The Democrats didn’t lose the South because of some mythical “Southern Strategy” in the 1970s. Two decades later they were still competitive everywhere in the region. They lost the region because, in the 1990s, the national party lurched to the left, especially on cultural issues.
In a quest for campaign funds, Bill Clinton tied the fortunes of the party to wealthy donors on the West and East coasts. The party became a strong advocate for gun control and pushed an assault weapons ban through Congress. It embraced political correctness, multi-culturalism and progressive positions across the spectrum and pushed Democrat officials with conservative views to the margin. Democrat Pennsylvania Gov. Bob Casey was denied a speaking slot at the 1992 Democrat convention, because he was pro-life.
This evolution culminated in 2008, when Barack Obama told a crowd of wealthy San Francisco donors that Americans in small towns “get bitter, they cling to guns or religion.” Even the Huffington Post admitted that Obama’s remarks implied there was something inherently wrong with guns and religion.
Conservatives seized on these shifts in 1994 and 2010, taking control of Congress and sweeping state houses across the country.
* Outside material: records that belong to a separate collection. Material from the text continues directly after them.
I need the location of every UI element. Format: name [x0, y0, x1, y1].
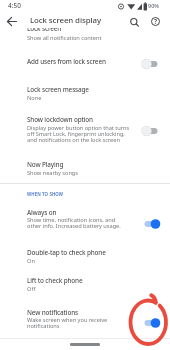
staticText: Add users from lock screen — [27, 57, 106, 66]
staticText: Lock screen display — [30, 15, 101, 26]
staticText: On — [27, 257, 35, 265]
staticText: 4:50 — [8, 1, 21, 10]
button[interactable] — [127, 15, 143, 31]
staticText: None — [27, 94, 42, 102]
staticText: Show nearby songs — [27, 169, 78, 177]
staticText: Show lockdown option — [27, 115, 93, 124]
button[interactable]: New notifications — [0, 304, 170, 336]
staticText: notifications — [27, 322, 60, 330]
staticText: off Smart Lock, fingerprint unlocking, — [27, 130, 125, 138]
button[interactable]: Show lockdown option — [0, 112, 170, 148]
button[interactable]: Always on — [0, 204, 170, 236]
staticText: and notifications on the lock screen — [27, 136, 120, 144]
staticText: Always on — [27, 208, 57, 217]
staticText: Show all notification content — [27, 34, 102, 42]
staticText: Lift to check phone — [27, 276, 83, 285]
button[interactable]: Now Playing — [0, 156, 170, 182]
button[interactable] — [142, 316, 160, 330]
button[interactable]: Double-tap to check phone — [0, 244, 170, 270]
button[interactable] — [142, 124, 160, 138]
button[interactable] — [4, 14, 20, 30]
staticText: Lock screen — [27, 28, 62, 33]
staticText: 90% — [148, 2, 159, 9]
staticText: Off — [27, 285, 36, 293]
staticText: Show time, notification icons, and — [27, 216, 116, 224]
staticText: Now Playing — [27, 160, 64, 169]
button[interactable]: Lift to check phone — [0, 272, 170, 298]
button[interactable] — [142, 217, 160, 231]
staticText: Wake screen when you receive — [27, 316, 108, 324]
button[interactable] — [70, 343, 100, 346]
staticText: New notifications — [27, 308, 78, 317]
staticText: WHEN TO SHOW — [27, 191, 64, 197]
staticText: Lock screen message — [27, 85, 89, 94]
staticText: other info. Increased battery usage. — [27, 222, 121, 230]
button[interactable]: ? — [148, 14, 164, 30]
button[interactable]: Lock screen message — [0, 80, 170, 106]
button[interactable]: Add users from lock screen — [0, 50, 170, 74]
staticText: Double-tap to check phone — [27, 248, 106, 257]
staticText: Display power button option that turns — [27, 124, 130, 132]
button[interactable]: Lock screen — [0, 28, 170, 46]
staticText: ? — [154, 17, 158, 26]
button[interactable] — [142, 57, 160, 71]
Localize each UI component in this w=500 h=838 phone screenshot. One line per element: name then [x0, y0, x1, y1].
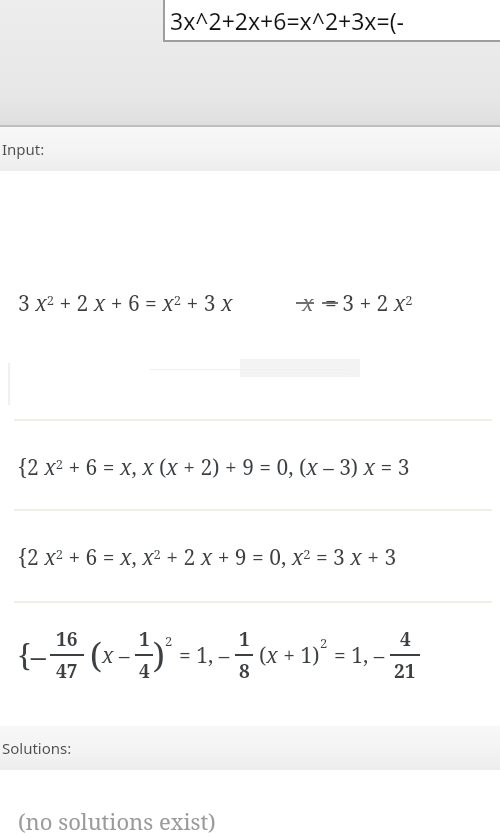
staticText: {2 x2 + 6 = x, x2 + 2 x + 9 = 0, x2 = 3 … — [18, 543, 397, 572]
staticText: 21 — [394, 658, 416, 684]
staticText: Input: — [2, 139, 45, 159]
button[interactable]: Input: — [0, 127, 500, 171]
staticText: 4 — [400, 626, 411, 652]
staticText: = 3 + 2 x2 — [325, 289, 413, 318]
staticText: = 1, – — [334, 641, 385, 670]
button[interactable]: Solutions: — [0, 726, 500, 770]
staticText: x – — [102, 641, 135, 670]
staticText: ( — [90, 632, 102, 678]
staticText: (no solutions exist) — [18, 806, 216, 836]
staticText: 8 — [239, 658, 250, 684]
staticText: 1 — [239, 626, 250, 652]
staticText: {– — [18, 635, 46, 676]
staticText: 1 — [139, 626, 150, 652]
staticText: 2 — [165, 632, 173, 650]
staticText: 3x^2+2x+6=x^2+3x=(- — [170, 5, 405, 36]
staticText: (x + 1) — [259, 641, 320, 670]
staticText: x — [302, 289, 319, 318]
staticText: 2 — [320, 634, 328, 652]
staticText: 3 x2 + 2 x + 6 = x2 + 3 x — [18, 289, 233, 318]
staticText: 4 — [139, 658, 150, 684]
button[interactable]: 3x^2+2x+6=x^2+3x=(- — [165, 0, 500, 40]
staticText: ) — [153, 632, 165, 678]
staticText: 47 — [56, 658, 78, 684]
staticText: {2 x2 + 6 = x, x (x + 2) + 9 = 0, (x – 3… — [18, 453, 410, 482]
staticText: = 1, – — [179, 641, 230, 670]
staticText: Solutions: — [2, 738, 72, 758]
staticText: 16 — [56, 626, 78, 652]
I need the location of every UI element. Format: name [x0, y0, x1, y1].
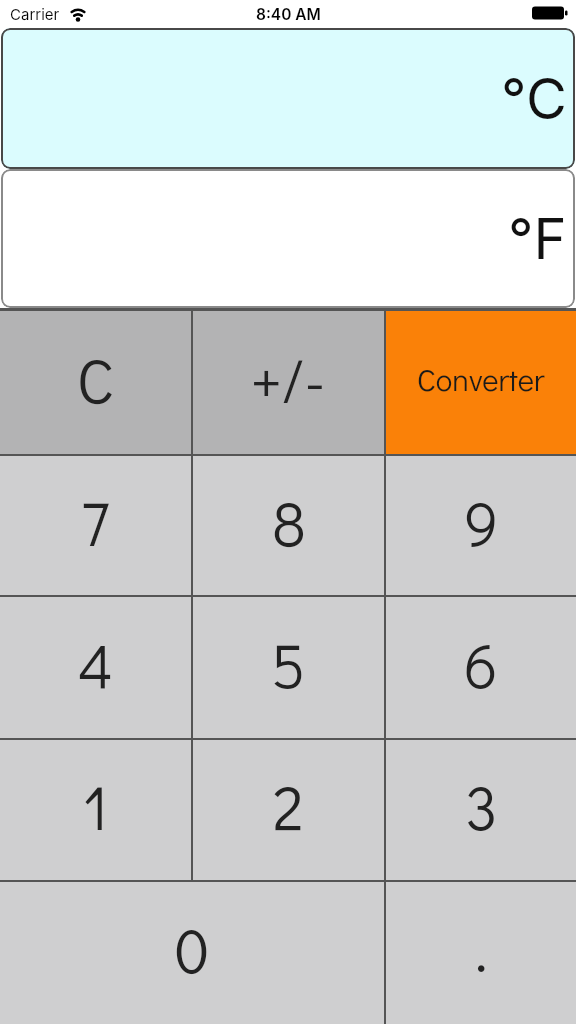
staticText: Converter: [417, 359, 545, 400]
button[interactable]: 3: [386, 740, 576, 880]
button[interactable]: C: [0, 311, 191, 454]
staticText: 8:40 AM: [256, 5, 321, 24]
staticText: °F: [508, 205, 567, 273]
button[interactable]: 8: [193, 456, 384, 595]
button[interactable]: .: [386, 882, 576, 1024]
button[interactable]: 6: [386, 597, 576, 738]
staticText: Carrier: [10, 5, 60, 23]
button[interactable]: Converter: [386, 311, 576, 454]
staticText: 5: [271, 624, 306, 704]
button[interactable]: 4: [0, 597, 191, 738]
staticText: +/-: [251, 339, 326, 419]
button[interactable]: 1: [0, 740, 191, 880]
staticText: 0: [175, 909, 210, 989]
staticText: 4: [78, 624, 114, 704]
button[interactable]: 2: [193, 740, 384, 880]
staticText: 2: [273, 766, 304, 846]
staticText: 1: [83, 766, 109, 846]
staticText: °C: [501, 65, 567, 133]
staticText: 9: [464, 482, 499, 562]
staticText: 6: [464, 624, 498, 704]
button[interactable]: 5: [193, 597, 384, 738]
staticText: 8: [272, 482, 306, 562]
staticText: .: [475, 908, 488, 988]
button[interactable]: 9: [386, 456, 576, 595]
staticText: 7: [81, 482, 110, 562]
button[interactable]: °F: [1, 169, 575, 308]
button[interactable]: 7: [0, 456, 191, 595]
button[interactable]: °C: [1, 28, 575, 169]
staticText: C: [77, 339, 114, 419]
staticText: 3: [465, 766, 498, 846]
button[interactable]: 0: [0, 882, 384, 1024]
button[interactable]: +/-: [193, 311, 384, 454]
In between those elections, however, establishment Republicans co-opted conservatives and the party drifted. It championed greater federal control of local schools, a new health care entitlement and vastly increased the size of government. It cozied up to big banks and supported a bailout of Wall Street.
In 2008, the party nominated “centrists”, one of whom had championed restrictions on free speech and higher taxes, the other who promoted the individual health insurance mandate that became the foundation of ObamaCare. Mitt Romney was seen as a creature of Wall Street and, as a result, millions of working-class voters stayed home on election day.
The Republican party still hasn’t absorbed the message sent by voters. In recent months it has toyed with enacting “meaningful” gun control laws. The party establishment is actively pushing amnesty for illegal immigrants and a massive increase in overall immigration. This flood of cheap labor will benefit Wall Street and corporate donors, but further depress the wages of the working class.
In the last 20 years, conservatives have twice responded to voters and tried to right the ship of state. Next year, they will have another, perhaps last chance. Hopefully, they will answer the call.